Introduction to language interpreting (oral) and translation (written), including linguistic communication, translation approaches, problems and processes, cultural competency and ethics, the role of the interpreter, modes of interpretation, and interpreter errors. Through readings, observations, case studies, and research, the student gains an understanding of how to prepare to become a certified/registered interpreter and/or translator.
In an increasingly complex and migratory world, where people from various cultures and language groupings mix, those who can bridge these difficulties and facilitate communication are essential. Students who are bilingual are able to translate that linguistic skill into a marketable commodity for their own use and that of the community at large.

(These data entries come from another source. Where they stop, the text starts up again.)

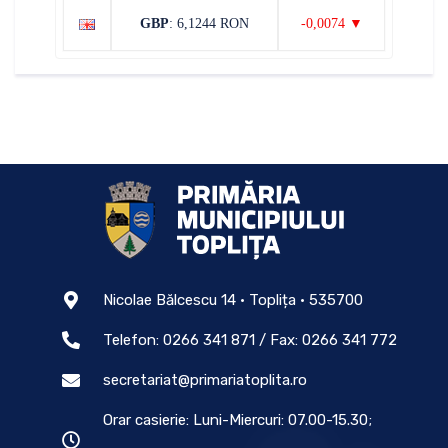
GBP
: 6,1244 RON
-0,0074 ▼
Nicolae Bălcescu 14 • Toplița • 535700
Telefon: 0266 341 871 / Fax: 0266 341 772
secretariat@primariatoplita.ro
Orar casierie: Luni-Miercuri: 07.00-15.30;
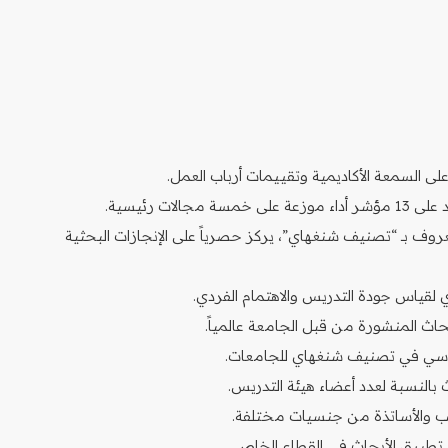
لأكاديمي لجامعات العالم (ARWU): المعروف بـ “تصنيف شنغهاي”، يركز حصرياً على الإنجازات البحثية
 لقياس جودة التدريس والاهتمام الفردي.
بحاث المنشورة من قبل الجامعة عالمياً.
 أساسي في تصنيف شنغهاي للجامعات.
 بالنسبة لعدد أعضاء هيئة التدريس.
انب والأساتذة من جنسيات مختلفة.
تطبيق الأبحاث في القطاع الخاص.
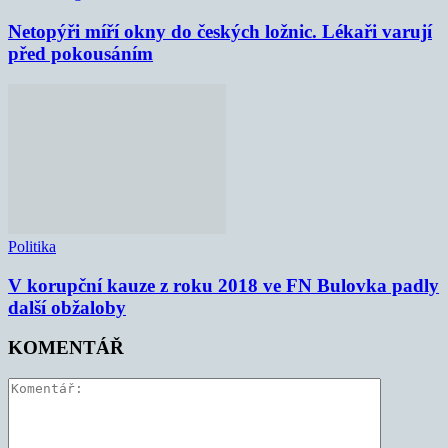
Netopýři míří okny do českých ložnic. Lékaři varují
před pokousáním
Politika
V korupční kauze z roku 2018 ve FN Bulovka padly
další obžaloby
KOMENTÁŘ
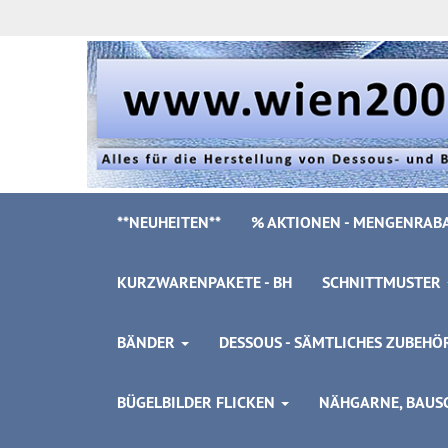
**NEUHEITEN**
% AKTIONEN - MENGENRABA
KURZWARENPAKETE - BH
SCHNITTMUSTER
BÄNDER
DESSOUS - SÄMTLICHES ZUBEH
BÜGELBILDER FLICKEN
NÄHGARNE, BAUSC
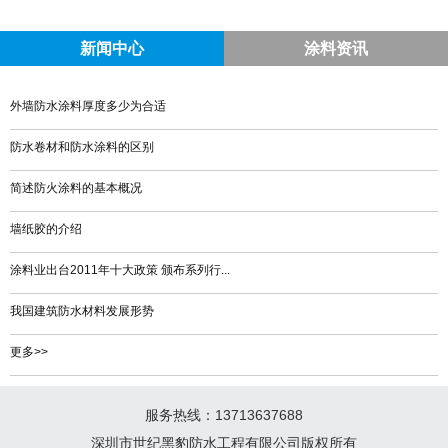
新闻中心
涂料资讯
外墙防水涂料厚度多少为合适
防水卷材和防水涂料的区别
简述防火涂料的基本概况
墙纸胶的介绍
涂料业出台2011年十大政策 颁布系列行...
我国建筑防水材料发展形势
更多>>
服务热线：13713637688
深圳市世纪黑豹防水工程有限公司版权所有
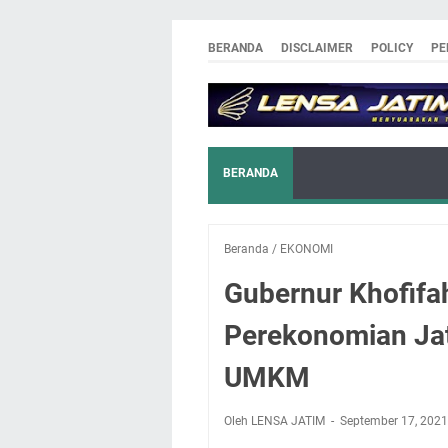
BERANDA
DISCLAIMER
POLICY
PE
BERANDA
Beranda
/
EKONOMI
Gubernur Khofifa
Perekonomian Jat
UMKM
Oleh LENSA JATIM
September 17, 2021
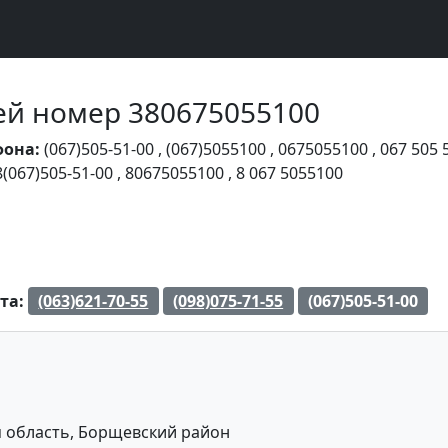
Чей номер 380675055100
фона:
(067)505-51-00
,
(067)5055100
,
0675055100
,
067 505 
8(067)505-51-00
,
80675055100
,
8 067 5055100
та:
(063)621-70-55
(098)075-71-55
(067)505-51-00
 область, Борщевский район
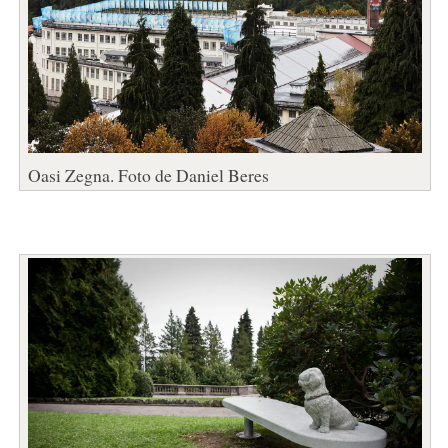
Oasi Zegna. Foto de Daniel Beres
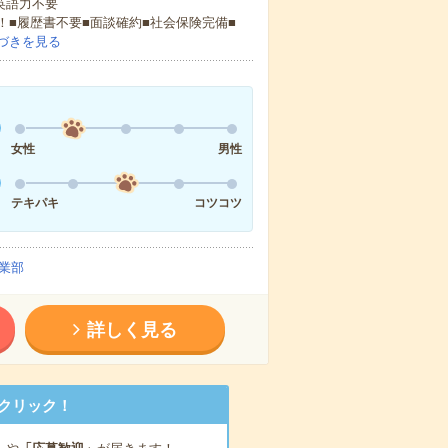
 英語力不要
！■履歴書不要■面談確約■社会保険完備■
づきを見る
女性
男性
テキパキ
コツコツ
業部
詳しく見る
クリック！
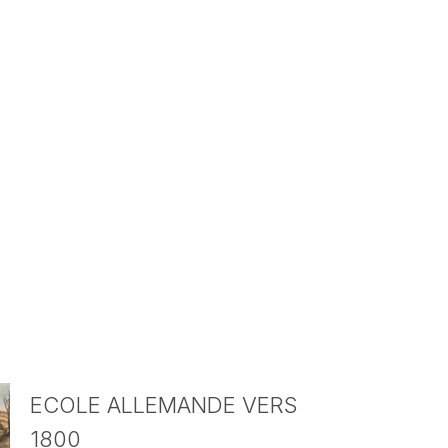
ECOLE ALLEMANDE VERS
1800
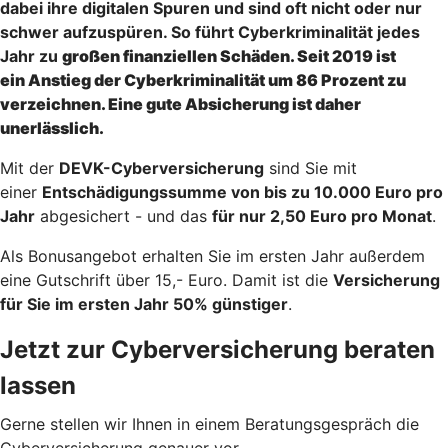
dabei ihre digitalen Spuren und sind oft nicht oder nur
schwer aufzuspüren. So führt Cyberkriminalität jedes
Jahr zu
großen finanziellen Schäden
. Seit 2019 ist
ein
Anstieg der Cyberkriminalität um 86 Prozent
zu
verzeichnen. Eine
gute Absicherung
ist daher
unerlässlich.
Mit der
DEVK-Cyberversicherung
sind Sie mit
einer
Entschädigungssumme von bis zu 10.000 Euro pro
Jahr
abgesichert - und das
für nur 2,50 Euro pro Monat
.
Als Bonusangebot erhalten Sie im ersten Jahr außerdem
eine Gutschrift über 15,- Euro. Damit ist die
Versicherung
für Sie im ersten Jahr 50% günstiger
.
Jetzt zur Cyberversicherung beraten
lassen
Gerne stellen wir Ihnen in einem Beratungsgespräch die
Cyberversicherung genauer vor.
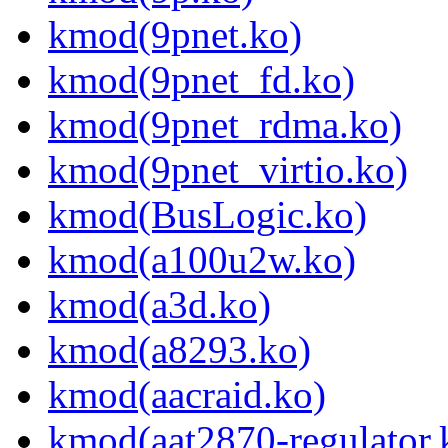
kmod(9pnet.ko)
kmod(9pnet_fd.ko)
kmod(9pnet_rdma.ko)
kmod(9pnet_virtio.ko)
kmod(BusLogic.ko)
kmod(a100u2w.ko)
kmod(a3d.ko)
kmod(a8293.ko)
kmod(aacraid.ko)
kmod(aat2870-regulator.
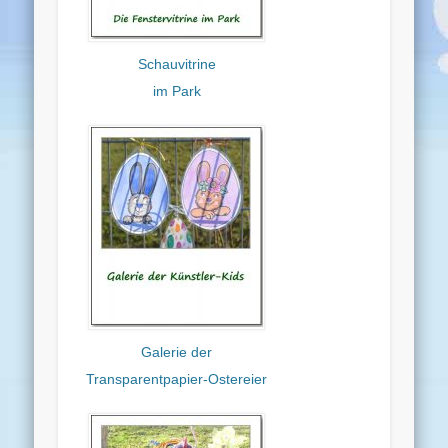
Schauvitrine
im Park
Galerie der
Transparentpapier-Ostereier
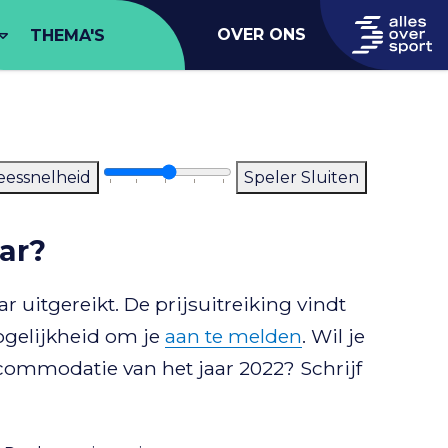
OVER ONS
THEMA'S
eessnelheid
Speler Sluiten
ar?
uitgereikt. De prijsuitreiking vindt
mogelijkheid om je
aan te melden
. Wil je
ccommodatie van het jaar 2022? Schrijf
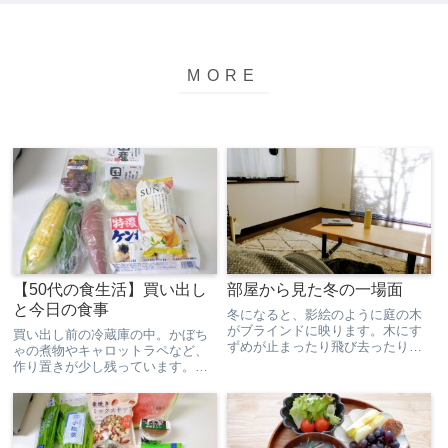
【50代の食生活】買い出し
部屋から見た冬の一場面
と今日の食事
冬になると、影絵のように庭の木
がブラインドに映ります。木にす
買い出し前の冷蔵庫の中。かぼち
ずめが止まったり飛び去ったりす
ゃの煮物やキャロットラペなど、
るのも映ってほのぼのする。
作り置きが少し残っています。鍋
にはお味噌汁が入っています。野
菜も少し残っています。今日炊い
たごはんがたくさん。以前のブロ
グで、冷凍ごはんは約100gと約
120gに分けていると書いた...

In order to develop their own concept of the role of the missional interpreter/translator, students are challenged to reflect on how the ethics and practices of the field relate to their Christian principles. Students engage individuals of other languages and cultures and, hopefully, experience how the ministry role opens up conversations on a deeper, interpersonal level.
The Gospel is good news for everyone, but only if it can be understood. Interpretation and translation have always been part of the Biblical message since most of us do not read or understand the original languages. Students examine God's directive to take what He has done in our lives and share that with others in their own heart language like those in Acts 2:8.

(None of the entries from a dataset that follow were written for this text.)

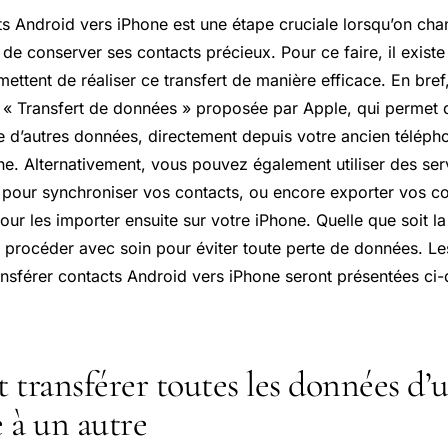
ts Android vers iPhone est une étape cruciale lorsqu’on ch
el de conserver ses contacts précieux. Pour ce faire, il existe
ettent de réaliser ce transfert de manière efficace. En bre
on « Transfert de données » proposée par Apple, qui permet 
ue d’autres données, directement depuis votre ancien télép
ne. Alternativement, vous pouvez également utiliser des s
pour synchroniser vos contacts, ou encore exporter vos c
our les importer ensuite sur votre iPhone. Quelle que soit l
de procéder avec soin pour éviter toute perte de données. L
ransférer contacts Android vers iPhone seront présentées ci
ransférer toutes les données d’
 à un autre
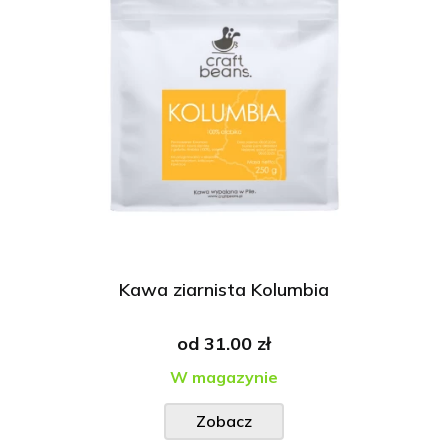
Kawa ziarnista Kolumbia
od
31.00 zł
W magazynie
Zobacz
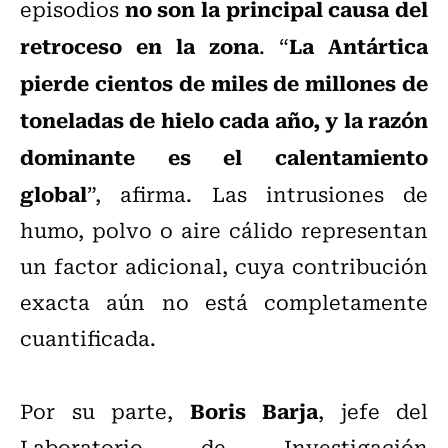
no son la principal causa del
episodios
retroceso en la zona
La Antártica
. “
pierde cientos de miles de millones de
toneladas de hielo cada año, y la razón
dominante es el calentamiento
global
”, afirma. Las intrusiones de
humo, polvo o aire cálido representan
un factor adicional, cuya contribución
exacta aún no está completamente
cuantificada.
Boris Barja
Por su parte,
, jefe del
Laboratorio de Investigación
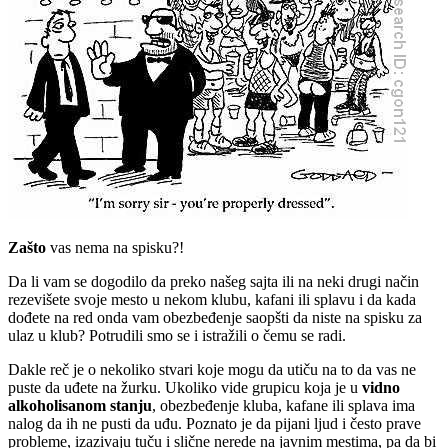
Zašto
vas nema na spisku?!
Da li vam se dogodilo da preko našeg sajta ili na neki drugi način
rezevišete svoje mesto u nekom klubu, kafani ili splavu i da kada
dođete na red onda vam obezbeđenje saopšti da niste na spisku za
ulaz u klub? Potrudili smo se i istražili o čemu se radi.
Dakle reč je o nekoliko stvari koje mogu da utiču na to da vas ne
puste da uđete na žurku. Ukoliko vide grupicu koja je u
vidno
alkoholisanom stanju
, obezbeđenje kluba, kafane ili splava ima
nalog da ih ne pusti da uđu. Poznato je da pijani ljud i često prave
probleme, izazivaju tuču i slične nerede na javnim mestima, pa da bi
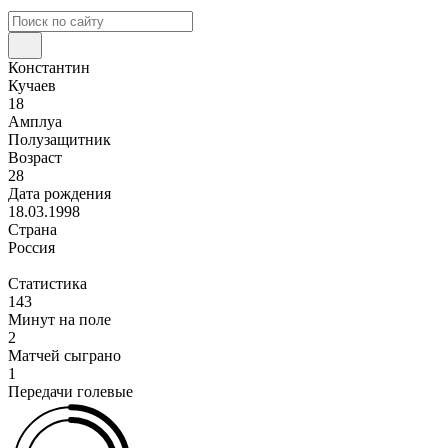
Константин
Кучаев
18
Амплуа
Полузащитник
Возраст
28
Дата рождения
18.03.1998
Страна
Россия
Статистика
143
Минут на поле
2
Матчей сыграно
1
Передачи голевые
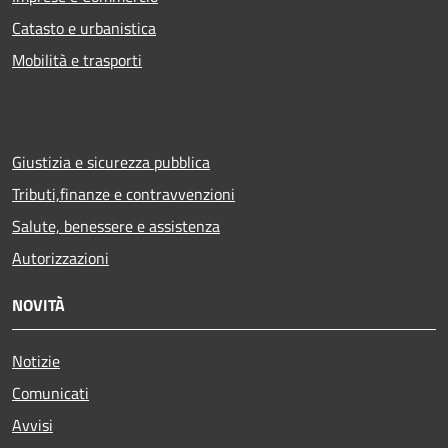
Catasto e urbanistica
Mobilità e trasporti
Giustizia e sicurezza pubblica
Tributi,finanze e contravvenzioni
Salute, benessere e assistenza
Autorizzazioni
NOVITÀ
Notizie
Comunicati
Avvisi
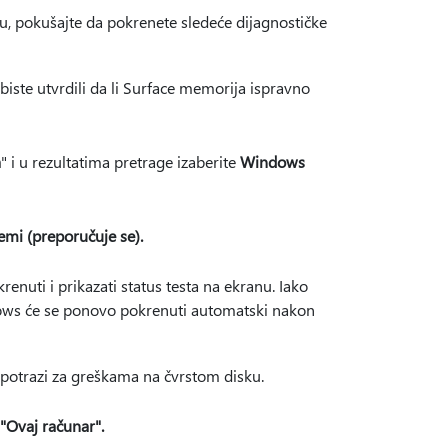
u, pokušajte da pokrenete sledeće dijagnostičke
biste utvrdili da li Surface memorija ispravno
a
" i u rezultatima pretrage izaberite
Windows
emi (preporučuje se).
enuti i prikazati status testa na ekranu. Iako
ndows će se ponovo pokrenuti automatski nakon
u potrazi za greškama na čvrstom disku.
"Ovaj računar".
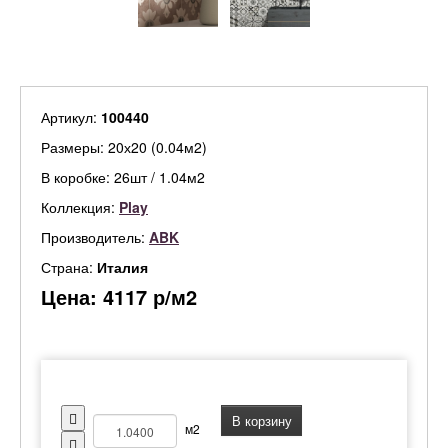
Артикул:
100440
Размеры: 20х20 (0.04м2)
В коробке: 26шт / 1.04м2
Коллекция:
Play
Производитель:
ABK
Страна:
Италия
Цена:
4117
р/м2
В корзину
м2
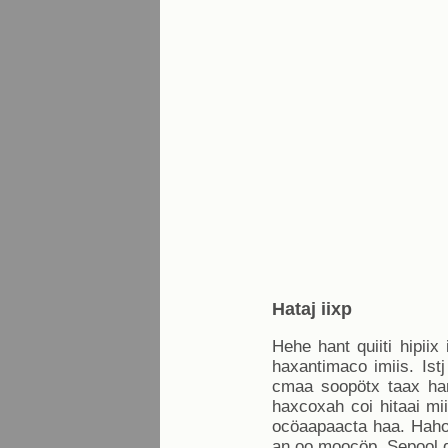
Hataj iixp
Hehe hant quiiti hipiix
haxantimaco imiis. Istj
cmaa soopötx taax hant
haxcoxah coi hitaai mii
ocöaapaacta haa. Haho 
an oo moocöp. Sepool qui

Missional is not something we tack onto our lives
It is our life. Being able to communicate effectively with others is essential to missional living. Facilitating that communication through interpretation and translation helps those who have limited linguistic skills relate to each other – the essence of missional living.
Helping people understand each other is essential to contextual living. In this course, students examine how the ability to speak another language brings with it the opportunity to explain who people are to each other – their worldview, their culture, their background as well as their language.

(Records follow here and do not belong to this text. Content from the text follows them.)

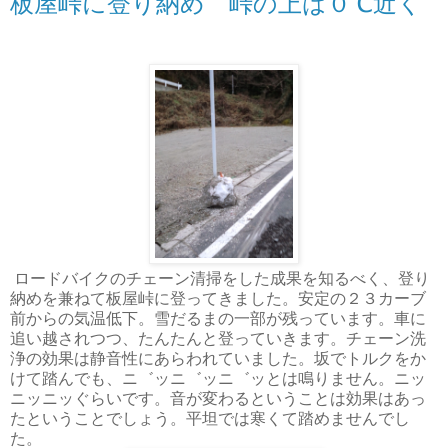
板屋峠に登り納め 峠の上は０℃近く
ロードバイクのチェーン清掃をした成果を知るべく、登り
納めを兼ねて板屋峠に登ってきました。安定の２３カーブ
前からの気温低下。雪だるまの一部が残っています。車に
追い越されつつ、たんたんと登っていきます。チェーン洗
浄の効果は静音性にあらわれていました。坂でトルクをか
けて踏んでも、ニ゛ッニ゛ッニ゛ッとは鳴りません。ニッ
ニッニッぐらいです。音が変わるということは効果はあっ
たということでしょう。平坦では寒くて踏めませんでし
た。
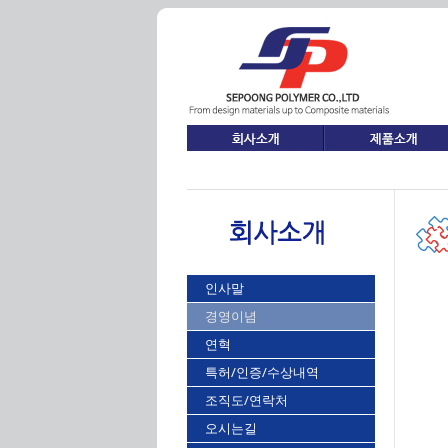
인사말
경영이념
연혁
특허/인증/수상내역
조직도/연락처
오시는길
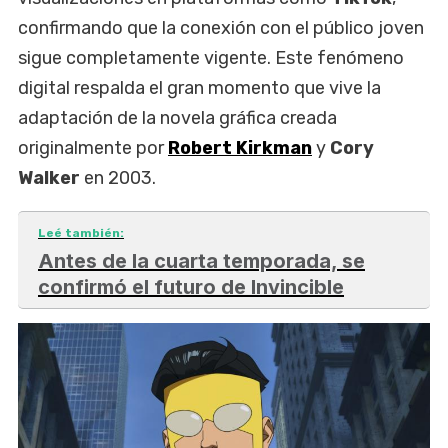
confirmando que la conexión con el público joven
sigue completamente vigente. Este fenómeno
digital respalda el gran momento que vive la
adaptación de la novela gráfica creada
originalmente por
Robert Kirkman
y
Cory
Walker
en 2003.
Leé también:
Antes de la cuarta temporada, se
confirmó el futuro de Invincible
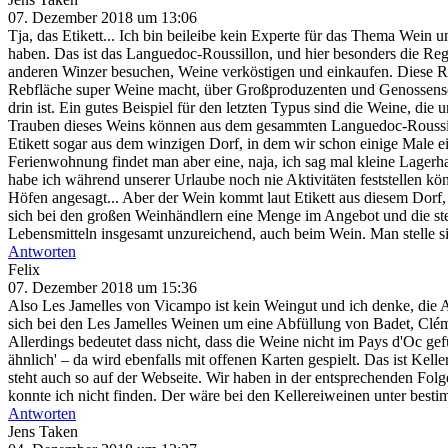
07. Dezember 2018 um 13:06
Tja, das Etikett... Ich bin beileibe kein Experte für das Thema Wein
haben. Das ist das Languedoc-Roussillon, und hier besonders die Reg
anderen Winzer besuchen, Weine verköstigen und einkaufen. Diese Reg
Rebfläche super Weine macht, über Großproduzenten und Genossensch
drin ist. Ein gutes Beispiel für den letzten Typus sind die Weine, di
Trauben dieses Weins können aus dem gesammten Languedoc-Roussill
Etikett sogar aus dem winzigen Dorf, in dem wir schon einige Male 
Ferienwohnung findet man aber eine, naja, ich sag mal kleine Lagerha
habe ich während unserer Urlaube noch nie Aktivitäten feststellen kö
Höfen angesagt... Aber der Wein kommt laut Etikett aus diesem Dorf,
sich bei den großen Weinhändlern eine Menge im Angebot und die ste
Lebensmitteln insgesamt unzureichend, auch beim Wein. Man stelle s
Antworten
Felix
07. Dezember 2018 um 15:36
Also Les Jamelles von Vicampo ist kein Weingut und ich denke, die 
sich bei den Les Jamelles Weinen um eine Abfüllung von Badet, Clém
Allerdings bedeutet dass nicht, dass die Weine nicht im Pays d'Oc gefü
ähnlich' – da wird ebenfalls mit offenen Karten gespielt. Das ist Kel
steht auch so auf der Webseite. Wir haben in der entsprechenden Fo
konnte ich nicht finden. Der wäre bei den Kellereiweinen unter besti
Antworten
Jens Taken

Culture is inherent in our language. Students analyze ways in which interpreting and translating go far beyond merely finding matching words. The course material examines the role of the interpreter/translator in facilitating authentic communication between speakers of one language and culture and speakers of another.
In this course, students are introduced to the theory, practices, skills, and standards of professional translating and interpreting. They have assignments using techniques and methods that enhance the opportunities bilingual students encounter when they assist others who are navigating across barriers of language and culture.